My first suggestion might seem counterintuitive, and maybe cheesy, but I can only say that it helped me a lot: reading about depression. I do not mean fiction that deals with depressive episodes—at its best, it’s hideously evocative, at worst it risks romanticizing the subject, and neither is remotely helpful—but, rather, things like You Are Not Alone (whose title alone I found very comforting) and, especially, Kay Redfield Jamison’s memoir, An Unquiet Mind. Your exact experience may not correspond to Dr. Jamison’s—she suffers from bipolar disorder—but I found her struggles and her hard-won successes tremendously inspiring and deeply comforting. It is crucial to be with others who understand, and that applies, I think, to books, too. I happened to hear Dr. Jamison speak once, and she said something that really stuck with me: We don’t tend to hear about, or see, the success stories when it comes to mental-health struggles. Because of the stigma attached, the many, many people who manage to live happy, productive lives are not our poster children. Rather, it is so often the untreated whom we identify with these disorders. You may feel isolated, but you are not alone, and an articulate, compelling reminder of that fact was, to me, a real lifeline.

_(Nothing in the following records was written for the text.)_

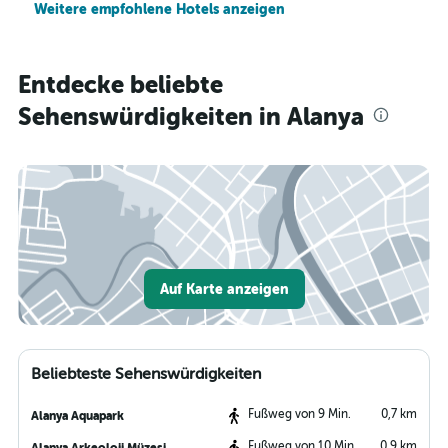
Weitere empfohlene Hotels anzeigen
Entdecke beliebte
Sehenswürdigkeiten in Alanya
Auf Karte anzeigen
Beliebteste Sehenswürdigkeiten
Fußweg von 9 Min.
0,7 km
Alanya Aquapark
Fußweg von 10 Min.
0,9 km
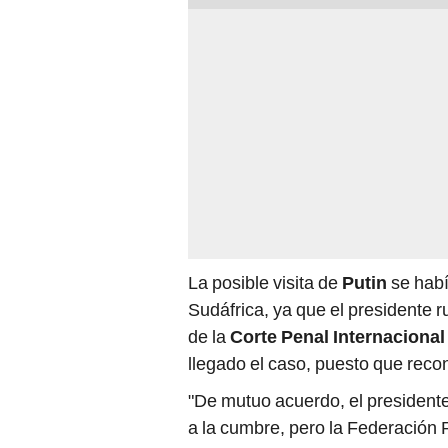
La posible visita de
Putin
se habí
Sudáfrica, ya que el presidente 
de la
Corte Penal Internacional
llegado el caso, puesto que recon
"De mutuo acuerdo, el presidente
a la cumbre, pero la Federación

But that doesn’t really address your questions. As to escape, I think your impulse toward the familiar is a wholesome one. Have you tried going really far back—to childhood? When all else fails, this can work, not least because they tend to be designed for those with short attention spans. And it can be a real pleasure to rediscover John Bellairs, Roald Dahl, or, in my case, Betsy-Tacy. Small increments are also good: have you read The Pillow Book, by Sei Shōnagon? Short stories are an obvious solution, but proceed with caution when selecting. Essays can be easier; Clive James’s brief profiles in Cultural Amnesia are digestible but stimulating, while Davy Rothbart’s recent collection, My Heart Is an Idiot, is heartwarming and sweetly funny (as opposed to ha-ha funny, which is probably not what you are in the mood for). To each his own, of course, but I also find cookbooks and food essays (particularly Laurie Colwin’s Home Cooking (and any early Elizabeth David) useful. They can also help stimulate a flagging appetite. There is a reason soldiers in the trenches of World War I turned to Jane Austen; order is supremely comforting! As far as escapism goes, I would say, don’t be self-critical. If it brings you pleasure and takes you out of yourself, that’s all that matters. I have one friend who enjoys escaping into Georgette Heyer’s Regency romances, while another enjoys the formulaic comfort of mystery series. There’s a reason certain books become best sellers: whatever their literary failings, they take people away. Consider genre fiction, if it will help, and damn the critics!

Life-affirming? Well, there are two things, really: inspirational sentiments and sheer beauty of language. War and Peace, Huckleberry Finn, The Dead, Middlemarch, Disgrace, If on a Winter’s Night a Traveler, A Sentimental Education, The Brothers Karamazov—all these are books that reaffirm, for me, something essentially optimistic. Others—Children of Gebelawi, In Search of Lost Time, One Hundred Years of Solitude, most any Faulkner, The Magic Mountain, Things Fall Apart, The Tale of Genji, Moby-Dick, The Orchard, Pedro Páramo—will simply awe you. If those all seem too daunting, what about poetry? One woman I know says Wordsworth is what got her through the toughest time of her life.

Does this help a little? I hope so. I also hope our readers will contribute more suggestions in the comments section, as I would love to hear from those with a range of points of view. But most of all, have courage, and know how much joy there is out there. You will feel it again.